Please, could you print all the lines below exactly, leaving out the pictures?

(Beginning of Dataset excerpts)

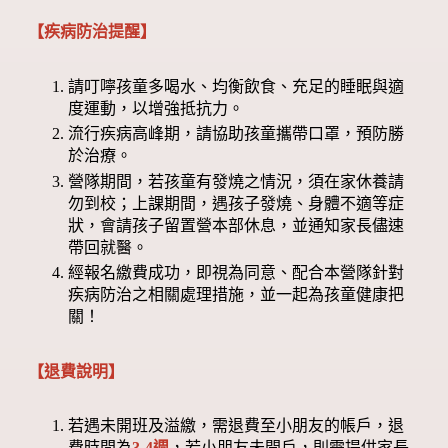
【疾病防治提醒】
請叮嚀孩童多喝水、均衡飲食、充足的睡眠與適
度運動，以增強抵抗力。
流行疾病高峰期，請協助孩童攜帶口罩，預防勝
於治療。
營隊期間，若孩童有發燒之情況，須在家休養請
勿到校；上課期間，遇孩子發燒、身體不適等症
狀，會請孩子留置營本部休息，並通知家長儘速
帶回就醫。
經報名繳費成功，即視為同意、配合本營隊針對
疾病防治之相關處理措施，並一起為孩童健康把
關！
【退費說明】
若遇未開班及溢繳，需退費至小朋友的帳戶，退
費時間為
3-4週
，若小朋友未開戶，則需提供家長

(End of Dataset excerpts)

- Completed exercise
【疾病防治提醒】
請叮嚀孩童多喝水、均衡飲食、充足的睡眠與適
度運動，以增強抵抗力。
流行疾病高峰期，請協助孩童攜帶口罩，預防勝
於治療。
營隊期間，若孩童有發燒之情況，須在家休養請
勿到校；上課期間，遇孩子發燒、身體不適等症
狀，會請孩子留置營本部休息，並通知家長儘速
帶回就醫。
經報名繳費成功，即視為同意、配合本營隊針對
疾病防治之相關處理措施，並一起為孩童健康把
關！
【退費說明】
若遇未開班及溢繳，需退費至小朋友的帳戶，退
費時間為
3-4週
，若小朋友未開戶，則需提供家長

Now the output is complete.